2. The Court of first instance allowed a deduction of the amounts claimed by the defendant and made a decree for the balance found to be due.

3. On appeal the learned District Judge modified the decree of the Court of first instance and decreed the claim in full. '

4. The defendant has preferred this appeal and the contention on his behalf that he is entitled to a deduction . for the amounts mentioned above. As to the two items of Rs. 48-8-0 and Rs. 52-8-8 the learned Counsel for the respondents concedes that the defendant is equitably entitled to a remission of those items and he consents to such remission being made. As the plaintiffs claimed 3/8ths of the rent reserved by the lease the defendant is entitled to a remission of 3/8ths of the two items mentioned above, which amount to Rs. 101-0-8. He is thus entitled to a deduction of Rs. 37-4-3. As to the item of Rs. 633-3-10 which is the amount of the rent of tenants remitted by Government, we are of opinion, that the defendant is not entitled to any deduction on account of the rents so remitted. Under Section 51 of the Agra Tenancy Act when the Local Government remits or suspends the payment of Government revenue, the Collector or Assistant Collector empowered on that behalf may order the rents of tenants holding immediately or mediately from the proprietor to be remitted. In the present instance the rents of tenants holding mediately from the proprietor appear to have been remitted, but there is nothing to show that the rent of the defendant who is a thikadar and holds immediately from the proprietor was remitted. The learned Judge in his judgment says that no remission of the defendant's rents was granted to him by the Collector. We allowed the appellant an opportunity of showing by the production of the order granting remission that the rent payable by him had also been remitted but he has been unable to produce any such order. We must, therefore, assume as found by the Court below that the rent payable by the defendant was. not remitted.

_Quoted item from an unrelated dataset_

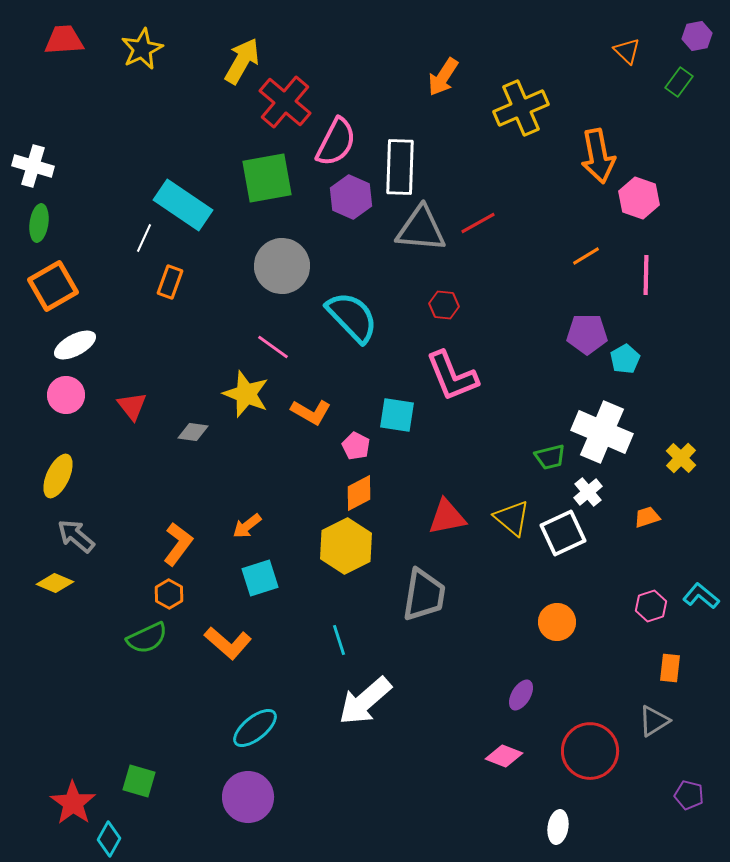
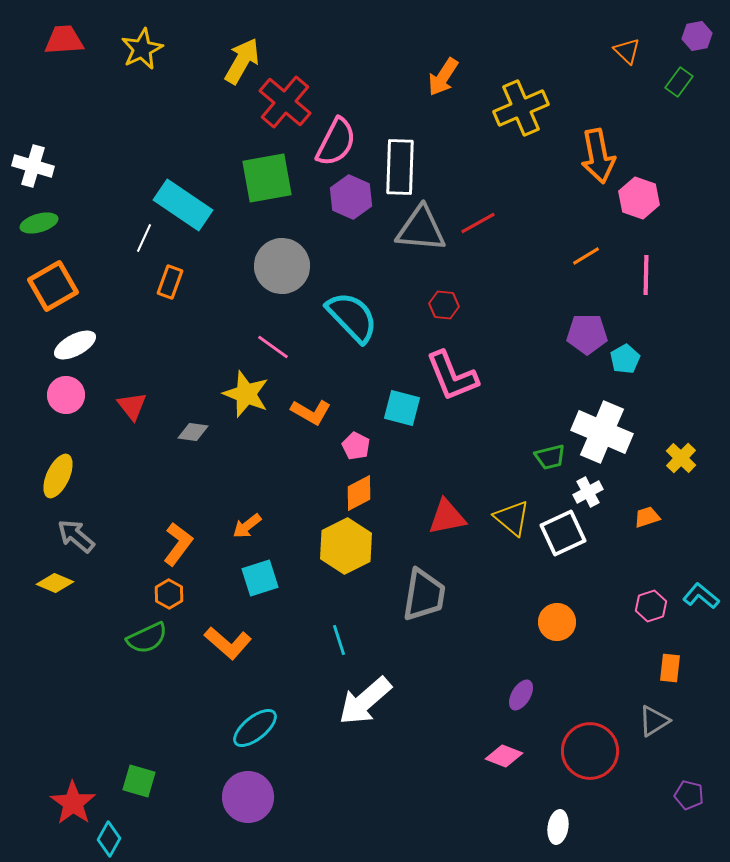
green ellipse at (39, 223): rotated 66 degrees clockwise
cyan square at (397, 415): moved 5 px right, 7 px up; rotated 6 degrees clockwise
white cross at (588, 492): rotated 12 degrees clockwise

5. Under these circumstances apart from the conditions of the lease granted to him the defendant is not entitled to any deduction on account of the rent remitted to his tenants by the Government.

6. The result is that the defendant is entitled to a deduction of Rs. 37-14-3 only out of the amount claimed.' We, accordingly, vary the decree of the Court below by reducing the amount decreed by the sum of Rs. 37-14-3 mentioned above and in other respects we affirm the decree of that Court.. As the appeal has substantially failed the appellant must pay the costs of this appeal including fees on the higher scale.